Ogni angolo del mio corpo era per lui, per le sue mani e i suoi strumenti. L'Omone non parlava, ma mi teneva d'occhio. Non aveva più avuto il permesso di toccarmi, dopo che mi aveva rotto un braccio.

«Voglio fare di te qualcosa di potente e pericoloso. Una bomba pronta a esplodere, portando con sé tutto ciò che impara ad amare.» Il suo dito percorse la mia spina dorsale, dalla nuca fino alla base della schiena. Nuda. «Senza di me, non sopravvivrai mai. E io userò contro di te ogni briciolo di bontà che troverai nel mondo. Ti romperò e rimodellerò per come ti voglio. Un'arma perfetta.»

Non osai sbattere le palpebre. Lui non voleva. Quando la porta si aprì, entrarono due figure. Un uomo e una donna, troppo familiari per essere due persone a caso: mamma e papà.

«Guardali, Sedici. Ti hanno amato e tu li hai fatti solo soffrire.» I loro volti, a guardarli meglio, non erano come le foto che aveva trovato Riri. «Devi liberarli da quel dolore.»

Il dito riprese la sua strada, percorrendo all'inverso la mia schiena. M'impedì di concentrarmi su altro che non fosse quel movimento. Si fermò tra le mie scapole e s'ingrandì. Non era più solo una falange. Sembrava rotonda e con un buco al centro. Sentivo freddo in quel punto. Gli occhi iniziarono a bruciare e dovetti sbattere le palpebre un paio di volte. Di fronte a me non c'erano più i miei genitori. Al loro posto, mi guardava un ragazzo dai capelli lunghi e scuri. Il mezzo sorriso che mi rivolgeva sempre non esisteva più sul viso. Era terrorizzato e il suo sguardo cadde su qualcosa che tenevo in mano.

Un'arma.

«Spara, Sedici.» Chiusi gli occhi e tutto ciò che sentii fu uno scoppio.

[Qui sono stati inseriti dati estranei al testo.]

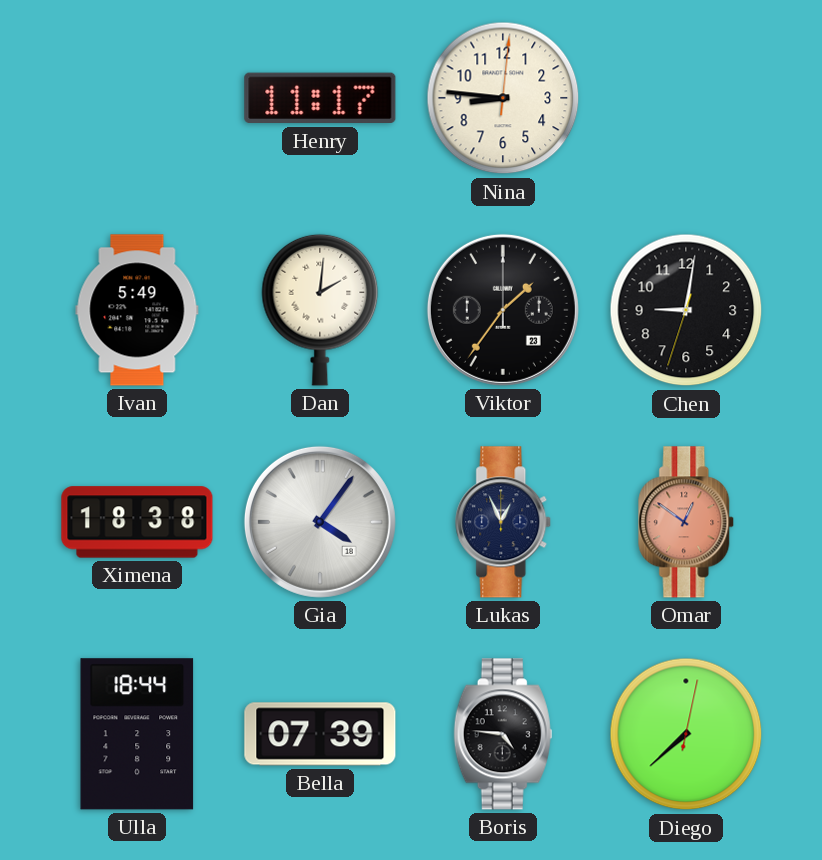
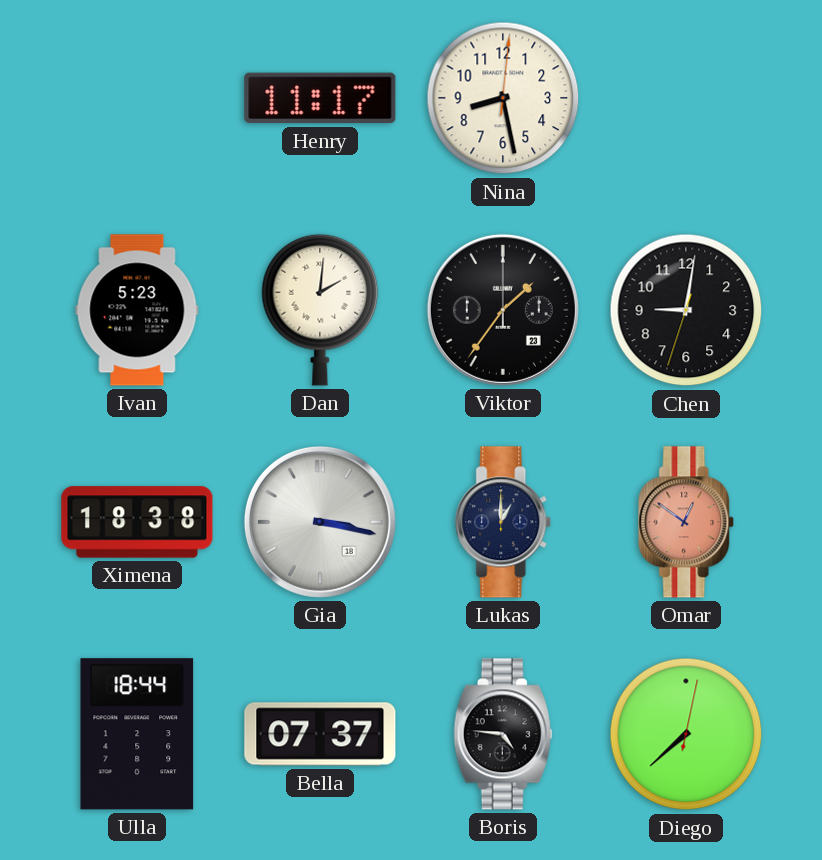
Nina: 8:46 -> 8:28
Ivan: 5:49 -> 5:23
Gia: 4:06 -> 3:17
Lukas: 12:56 -> 1:00
Bella: 07:39 -> 07:37
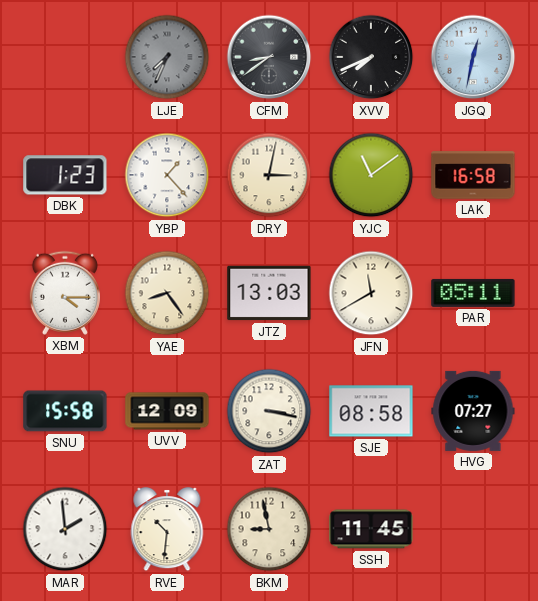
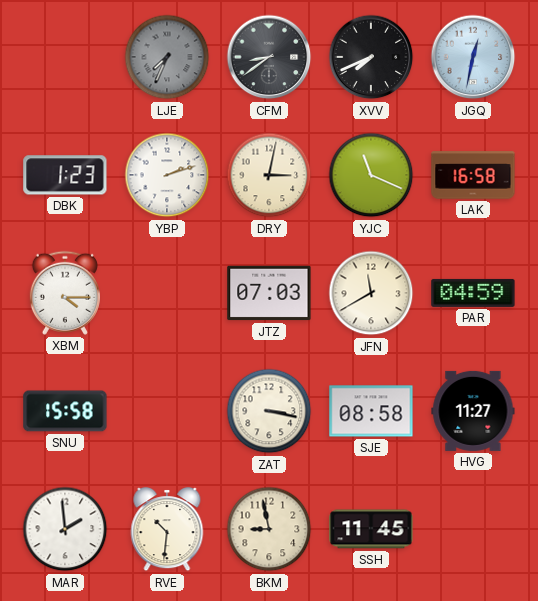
YBP: 1:23 -> 2:12
YJC: 11:09 -> 11:19
YAE: 8:24 -> none
JTZ: 13:03 -> 07:03
PAR: 05:11 -> 04:59
UVV: 12:09 -> none
HVG: 07:27 -> 11:27
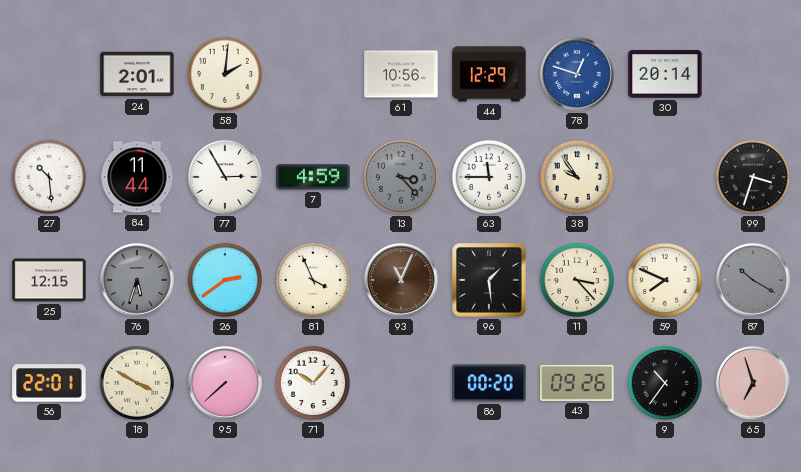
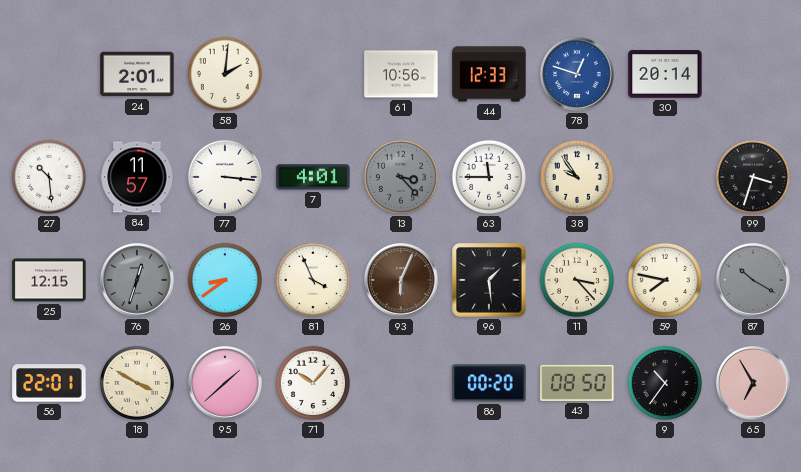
44: 12:29 -> 12:33
84: 11:44 -> 11:57
77: 2:55 -> 3:16
7: 4:59 -> 4:01
76: 5:33 -> 12:33
26: 2:39 -> 8:39
93: 11:04 -> 6:04
59: 7:49 -> 7:47
95: 7:38 -> 1:38
43: 09:26 -> 08:50
65: 6:57 -> 6:55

Aprii gli occhi di scatto e mi sollevai a sedere. Mi guardai le mani con urgenza, il fiato pesante che sconquassava il petto. I palmi erano vuoti e io ero vestito. Sospirai, provando a regolare il mio battito frenetico. Inspirai e trattenni il fiato, quel che bastava per sentire i battiti rallentare. Portai indice e medio della mano destra sul polso sinistro. Contai i battiti e rilasciai aria. Ripetei la sequenza un'altra volta e mi sentii più calmo. Voltai il viso verso il lato di letto dove dormiva Trevor. Ero sollevato dal fatto che dormivo sopra le coperte, così non potevo disturbarlo troppo con i miei incubi. Purtroppo, però, lo trovai a occhi aperti, seduto con la schiena contro la testiera del letto. Aveva il viso stanco. Dovevo averlo svegliato da pochi minuti.

«Stai bene?» sussurrò.

Non mosse un muscolo. Non mi toccò. Ne fui estremamente grato: non sarei riuscito a sopportare il tocco di qualcuno al momento. Nemmeno il suo. Scossi la testa e abbassai lo sguardo. Una cosa che mi aveva insegnato il Dottore, era la sincerità. Se non fossi stato sincero, sarebbe stato peggio per me e non erano le cinghiate a spaventarmi. Nemmeno una doccia gelida. Erano le sue mani, oltre a quello che faceva al mio corpo, che io non potevo sopportare. Quelle punizioni erano le peggiori.